My dad was a big man in the church. He was a prophet, they said, a man who'd wandered alone into the desert at nineteen and came back a year later, scorched and starving and full of visions. He died when I was just a baby, though. I don't remember him at all. Mom told me that he was proof even the most holy could be touched by sin. She said he'd given into vile temptations, drinking and gambling and more, and that they had led to his undoing. A tragedy, a great fall like that of Adam himself. I believed that story for a long time.
Most of the time when Mom took me to church, I'd just stand in back with the other kids and watch. I never liked going much, but I did like that Mom got nicer on the days she took me. She was always yelling at me for little things and calling me a sinner when I screwed something up, but all that changed on church days. She'd comb my hair and make me wash my hands twice, and the whole trip out we'd sing hymns. When I turned eleven, just before her car died, she told me that someday I'd take over as lead pastor, that I would be a great man in God's eyes. Like my father, before he fell from grace.

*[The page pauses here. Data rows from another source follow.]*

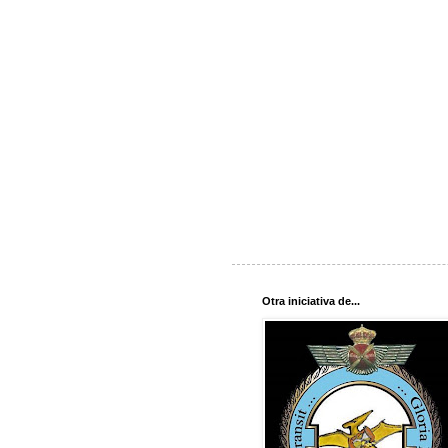
Otra iniciativa de...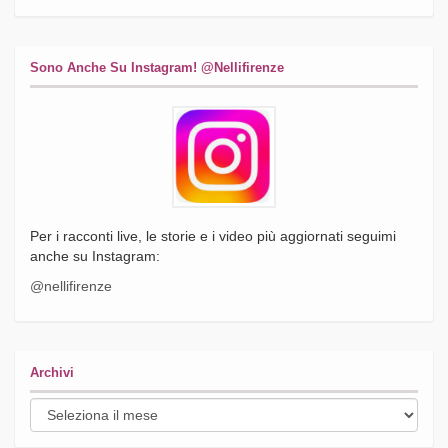
Sono Anche Su Instagram! @nellifirenze
Per i racconti live, le storie e i video più aggiornati seguimi
anche su Instagram:
@nellifirenze
Archivi
Archivi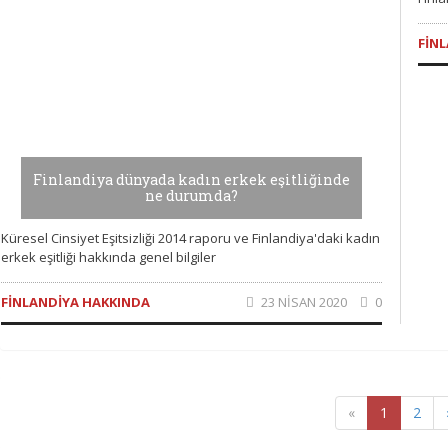
FIN
Finlandiya dünyada kadın erkek eşitliğinde
ne durumda?
Küresel Cinsiyet Eşitsizliği 2014 raporu ve Finlandiya'daki kadın
erkek eşitliği hakkında genel bilgiler
FINLANDIYA HAKKINDA
23 NISAN 2020
0
«
1
2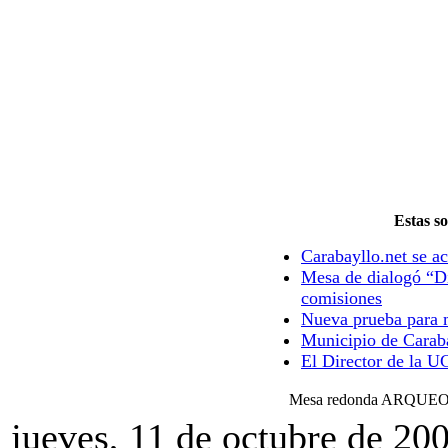
Estas so
Carabayllo.net se ac
Mesa de dialogó “Di
comisiones
Nueva prueba para m
Municipio de Caraba
El Director de la U
Mesa redonda ARQUE
jueves, 11 de octubre de 20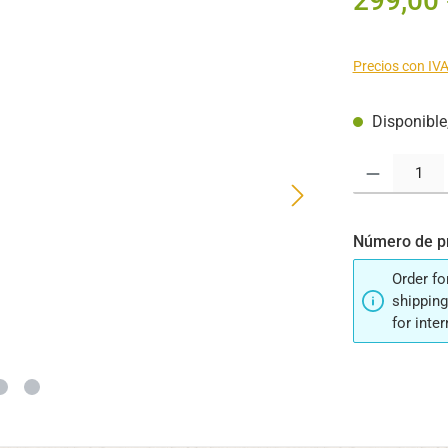
299,00 
Precios con IVA
Disponible,
Cantidad del pr
Número de p
Order fo
shipping
for inte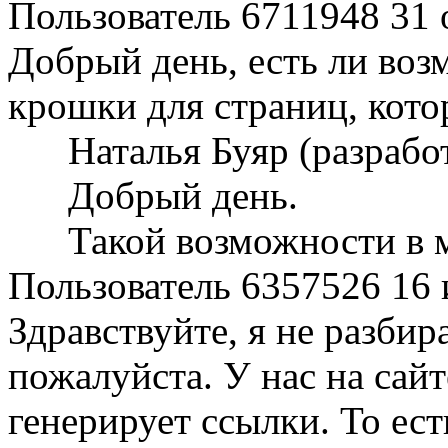
Пользователь 6711948
31 
Добрый день, есть ли воз
крошки для страниц, кото
Наталья Буяр (разраб
Добрый день.
Такой возможности в 
Пользователь 6357526
16 
Здравствуйте, я не разбир
пожалуйста. У нас на сай
генерирует ссылки. То ест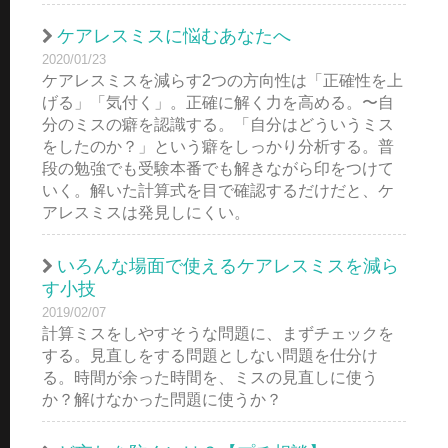
ケアレスミスに悩むあなたへ
2020/01/23
ケアレスミスを減らす2つの方向性は「正確性を上
げる」「気付く」。正確に解く力を高める。〜自
分のミスの癖を認識する。「自分はどういうミス
をしたのか？」という癖をしっかり分析する。普
段の勉強でも受験本番でも解きながら印をつけて
いく。解いた計算式を目で確認するだけだと、ケ
アレスミスは発見しにくい。
いろんな場面で使えるケアレスミスを減ら
す小技
2019/02/07
計算ミスをしやすそうな問題に、まずチェックを
する。見直しをする問題としない問題を仕分け
る。時間が余った時間を、ミスの見直しに使う
か？解けなかった問題に使うか？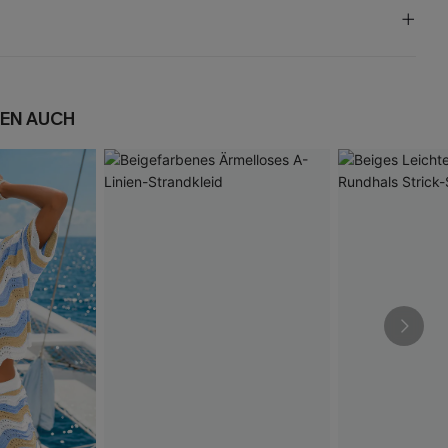
EN AUCH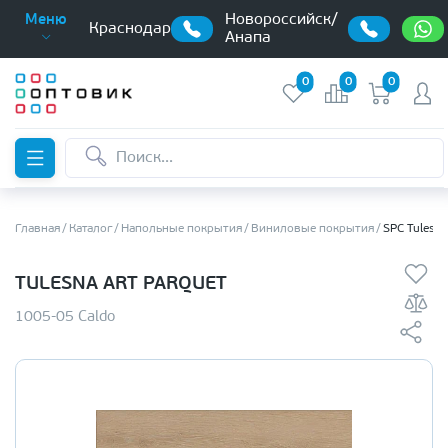
Новороссийск/
Меню
Краснодар
Анапа
0
0
0
Главная
Каталог
Напольные покрытия
Виниловые покрытия
SPC Tulesna
TULESNA ART PARQUET
1005-05 Caldo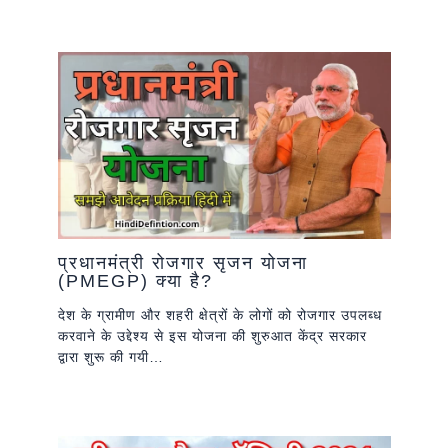
प्रधानमंत्री रोजगार सृजन योजना
(PMEGP) क्या है?
देश के ग्रामीण और शहरी क्षेत्रों के लोगों को रोजगार उपलब्ध
करवाने के उद्देश्य से इस योजना की शुरुआत केंद्र सरकार
द्वारा शुरू की गयी…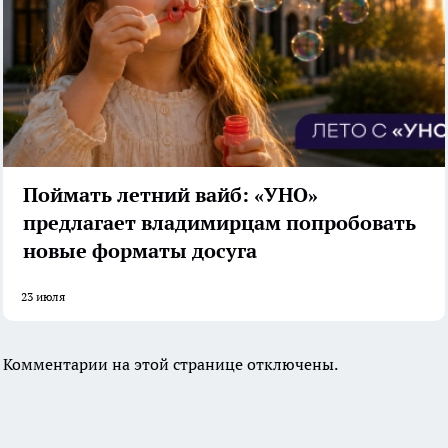
Поймать летний вайб: «УНО»
предлагает владимирцам попробовать
новые форматы досуга
23 июля
Комментарии на этой странице отключены.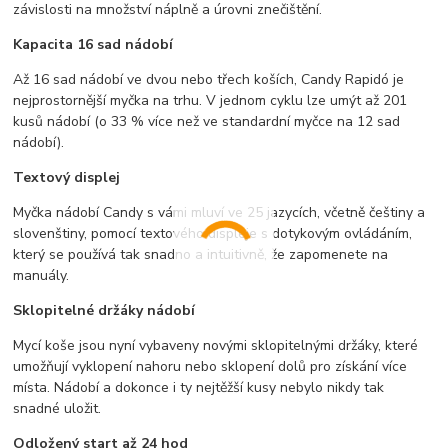
závislosti na množství náplně a úrovni znečištění.
Kapacita 16 sad nádobí
Až 16 sad nádobí ve dvou nebo třech koších, Candy Rapidó je
nejprostornější myčka na trhu. V jednom cyklu lze umýt až 201
kusů nádobí (o 33 % více než ve standardní myčce na 12 sad
nádobí).
Textový displej
Myčka nádobí Candy s vámi mluví ve 25 jazycích, včetně češtiny a
slovenštiny, pomocí textového displeje s dotykovým ovládáním,
který se používá tak snadno a intuitivně, že zapomenete na
manuály.
Sklopitelné držáky nádobí
Mycí koše jsou nyní vybaveny novými sklopitelnými držáky, které
umožňují vyklopení nahoru nebo sklopení dolů pro získání více
místa. Nádobí a dokonce i ty nejtěžší kusy nebylo nikdy tak
snadné uložit.
Odložený start až 24 hod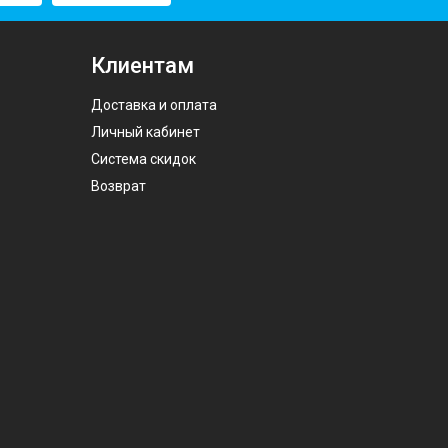
Клиентам
Доставка и оплата
Личный кабинет
Система скидок
Возврат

But it didn't happen that way. What happened was I turned thirteen, and a day came when Mom was acting even more excited than normal while we waited for the van. She could barely sit still, and when I asked what was going on she clapped her hands together and said it was a blessed day. When we got to the church, I took my regular spot at the back. The service started normal, with Pastor Leavitt reading verses and leading hymns, then moved on pretty fast to where everybody was wailing and screaming and speaking in tongues. And then Pastor Leavitt went to the back closet and came out with the burlap sack that moved like a living thing. He dropped it onto the floor and ripped away the cord, and right away you could hear the rattling. He jammed his hand down in it and grabbed out a snake, long as his arm. He yelled over the clapping and stomping: And these signs shall follow them that believe! He passed the snake to Mom, who held it over her head while its body twisted in the air. Praise Him! Praise Jesus! she yelled. Pastor Leavitt reached into the sack and yanked out a second snake. And I can't even tell you how many times I'd seen that same thing, but somehow it felt different that day. Between the rattling and the chanting and the yelling and the cramped air I felt
I don't know. Drunk, I guess. Hypnotized. Pastor Leavitt stepped through the crowd, his boots thumping on the floor and that second snake pinched in his hand. He came to me, and Mom stood beside him, and he looked down from under the brim of his hat and all the other kids inched away, their eyes wide and afraid. Are you a believer son? he said, his cigarette breath hot in my face, and all the noise faded to nothing. I didn't know what else to do but nod as he held that squirming snake toward me. I remember something like a shock when I touched it, when I felt its raw strength. One long muscle, that's all a snake is, and even at that narrow point behind its head I could feel the power in its body. I could have held on, but I didn't. I let go and the snake fell to the ground. It coiled and struck at Pastor Leavitt. He danced backward, yelling and batting at it with his hat. I stood there maybe a heartbeat longer before I turned and ran outside. The van was locked, so I hid behind it and spent a half hour trying not to cry. When they finally drove us home, Mom held my hand in the back seat all the way. But she never looked at me, she never said anything, and it took the rest of the day for my bones to stop hurting.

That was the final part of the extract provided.